There is also a legal requirement for any nurse or other healthcare professional seeking to gain consent from a patient to explain all the material risks of the treatment so that the patient is fully informed of the options available to them. As stated by the Supreme Court of the UK in the Montgomery v Lanarkshire Health Board [2015] case, there is ‘a duty to take reasonable care to ensure the patient is aware of any material risks involved in any recommended treatment, and of any reasonable alternative or variant treatments’. Failure to fully explain to the patient the risks and alternatives to treatment could render any subsequent consent invalid. The nurse also needs to provide sufficient time for the discussion of treatment options with the patient, and to explain the risks and benefits of the proposed treatment so that the patient can make a fully informed decision.

Box 1 details a case scenario where a nurse was required to seek valid consent from a patient.

Box 1.

Case scenario where a nurse was required to seek valid consent from a patient

Scenario

A staff nurse is administering medicines to his allocated patients. He approaches one patient, James, and asks: ‘I have your injection here, is it okay if I administer it to you?’ James replies, ‘Yes.’ The nurse then goes ahead and administers the injection.

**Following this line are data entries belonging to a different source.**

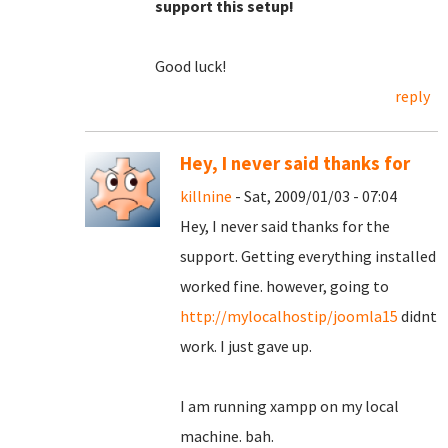
support this setup!
Good luck!
reply
Hey, I never said thanks for
killnine
- Sat, 2009/01/03 - 07:04
Hey, I never said thanks for the
support. Getting everything installed
worked fine. however, going to
http://mylocalhostip/joomla15
didnt
work. I just gave up.
I am running xampp on my local
machine. bah.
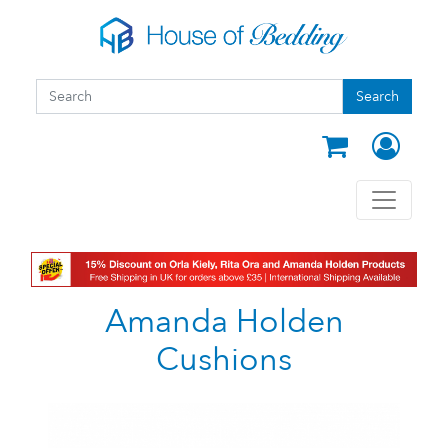
Skip to main content
Search form
Search
Search
Amanda Holden
Cushions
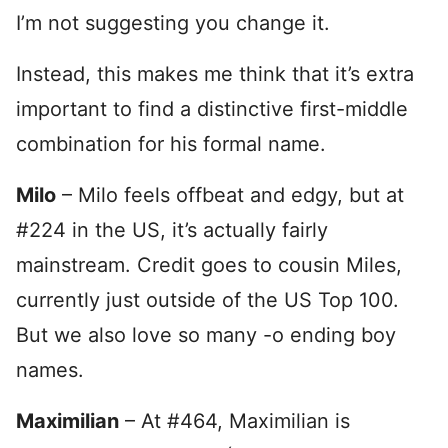
I’m not suggesting you change it.
Instead, this makes me think that it’s extra
important to find a distinctive first-middle
combination for his formal name.
Milo
– Milo feels offbeat and edgy, but at
#224 in the US, it’s actually fairly
mainstream. Credit goes to cousin Miles,
currently just outside of the US Top 100.
But we also love so many -o ending boy
names.
Maximilian
– At #464, Maximilian is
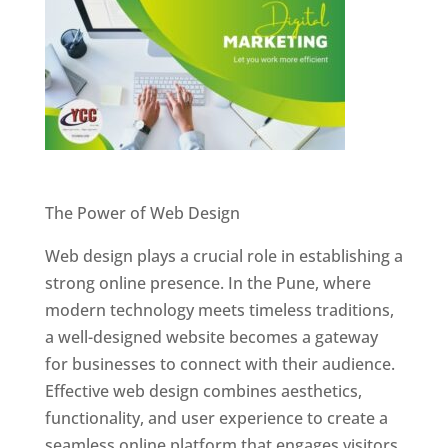
Website Designer In Pune
The Power of Web Design
Web design plays a crucial role in establishing a
strong online presence. In the Pune, where
modern technology meets timeless traditions,
a well-designed website becomes a gateway
for businesses to connect with their audience.
Effective web design combines aesthetics,
functionality, and user experience to create a
seamless online platform that engages visitors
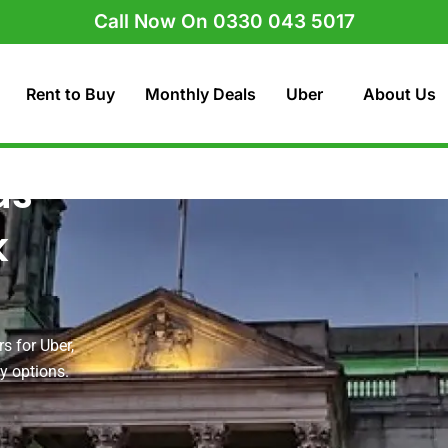
Call Now On 0330 043 5017
Rent to Buy
Monthly Deals
Uber
About Us
ds
k
s for Uber,
uy options.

Did the nurse obtain valid consent from the patient?

Response

This scenario demonstrates an inappropriate approach to gaining consent. The nurse should have informed James what medicine was in the injection, the reason for the injection and any potential side effects of the injection. This would have enabled the patient to make a fully informed decision to either accept or refuse the injection

Adults with full capacity can still have their refusal to consent to treatment overruled by the courts or by healthcare professionals, if there is a valid reason for doing so. Examples include where a patient with full capacity requires treatment or detention via the Mental Health Act 1983 (amended 2007) (England or Wales) or the Mental Health (Scotland) Act 2015 for their own safety or the safety of others; or if there were a public health concern that would require a person to be treated or take a course of action contrary to their wishes. This was demonstrated in England and Wales by the Public Health (Control of Disease) Act 1984, whereby a patient could be made to take medicines for infectious conditions such as tuberculosis, and more recently in the UK-wide Coronavirus Act 2020, which legally obligated people who were symptomatic of coronavirus disease 2019 (COVID-19) to self-isolate for a prescribed length of time. Such legislation is designed to contribute to the protection of society and public health (Sheldon 2021), even though it might be regarded as proscriptive and against people’s individual rights and freedoms (Shaw 2021).

Ambiguous consent

There are occasions when a patient’s ability to provide consent is ambiguous, for example if they present with intermittent confusion, or if they present to an emergency department in an inebriated state but requiring urgent treatment. In such cases where the patient’s ability to provide consent is temporarily impaired, it is important that the nurse does not assume loss of capacity (Jackson 2016).

In addition, the nurse should never assume that a person’s physical or mental health condition precludes them from providing consent. The case of Re C [1994] involved a patient diagnosed with schizophrenia who refused a lifesaving operation to have his right foot amputated due to gangrene. The court held that because he was able to understand, retain and weigh up the relevant information, he was deemed to have capacity to refuse treatment. His mental health condition did not preclude him from making a decision in relation to his foot.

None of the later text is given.